We also looked at the average FICO® Score by age. Those who are 60 and over have the highest average of 747, while pre-retirees aged 50 to 59 have an average score of 713. Both of these scores are considered good to excellent.
Younger Americans tend to have lower average scores than their older counterparts, though. Young adults aged 18 to 29 average a score of 659, while adults age 30 to 39 have an average score of 677. Americans between the ages of 40 and 49 have an average score of 690.
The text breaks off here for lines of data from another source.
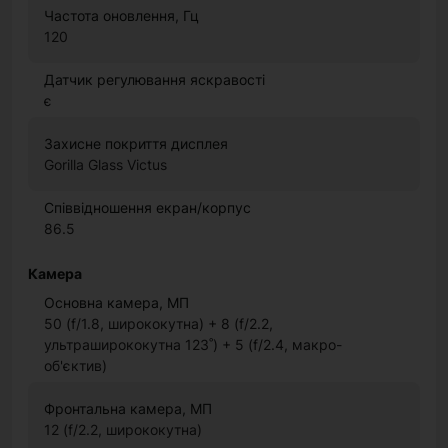
Частота оновлення, Гц
120
Датчик регулювання яскравості
є
Захисне покриття дисплея
Gorilla Glass Victus
Співвідношення екран/корпус
86.5
Камера
Основна камера, МП
50 (f/1.8, ширококутна) + 8 (f/2.2,
ультраширококутна 123˚) + 5 (f/2.4, макро-
об'єктив)
Фронтальна камера, МП
12 (f/2.2, ширококутна)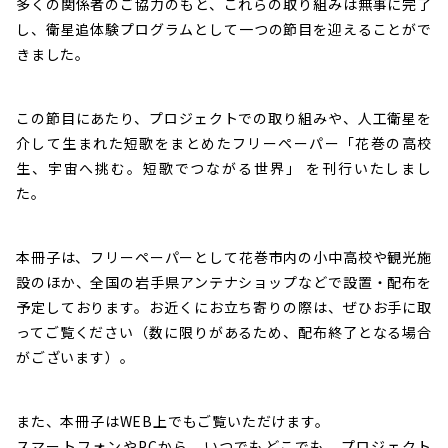
多くの関係者のご協力のもと、これらの取り組みは無事に完了
し、衛星追体験プログラムとして一つの節目を迎えることがで
きました。
この節目にあたり、プロジェクトでの取り組みや、人工衛星を
介して生まれた短歌をまとめたフリーペーパー「花巻の高校
生、宇宙へ挑む。短歌でつながる世界」 を刊行いたしまし
た。
本冊子は、フリーペーパーとして花巻市内の小中高校や観光施
設のほか、全国の岩手県アンテナショップなどで設置・配布を
予定しております。お近くにお立ち寄りの際は、ぜひお手に取
ってご覧ください（数に限りがあるため、配布終了となる場合
がございます）。
また、本冊子はWEB上でもご覧いただけます。
スマートフォンやPCから、いつでもどこでも、プロジェクト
The Ascent's research also revealed that the average VantageScore was 694 as of the first quarter of 2018. VantageScores are an alternative to FICO® Scores. FICO® Scores are determined using a formula created by the Fair Isaac Corporation, while VantageScore's formula was developed in 2006 by Equifax, Experian, and TransUnion.
But you don't have to just accept a lower score. You can be proactive and take steps to try to increase it. To do this, you need to understand that your score is based on a number of factors: your payment record, how much of your available credit you use, the age of your credit history, the types of credit you have, and how many inquiries are on your credit report (inquiries go on your report when you apply for new credit).
If you can improve your payment history by making payments on time and paying down debt, you can hopefully earn a score that's at least as good as the average American's -- or perhaps even better.
Knowing how your score compares can help you to determine where you stand when it comes to your credit -- and whether there's room for improvement. Hopefully, your score is above average or at least equal to it. But if not, responsible behavior can boost it over time and put you on par with your peers. Then you'll be able to qualify for competitive financing from a lender of your choice.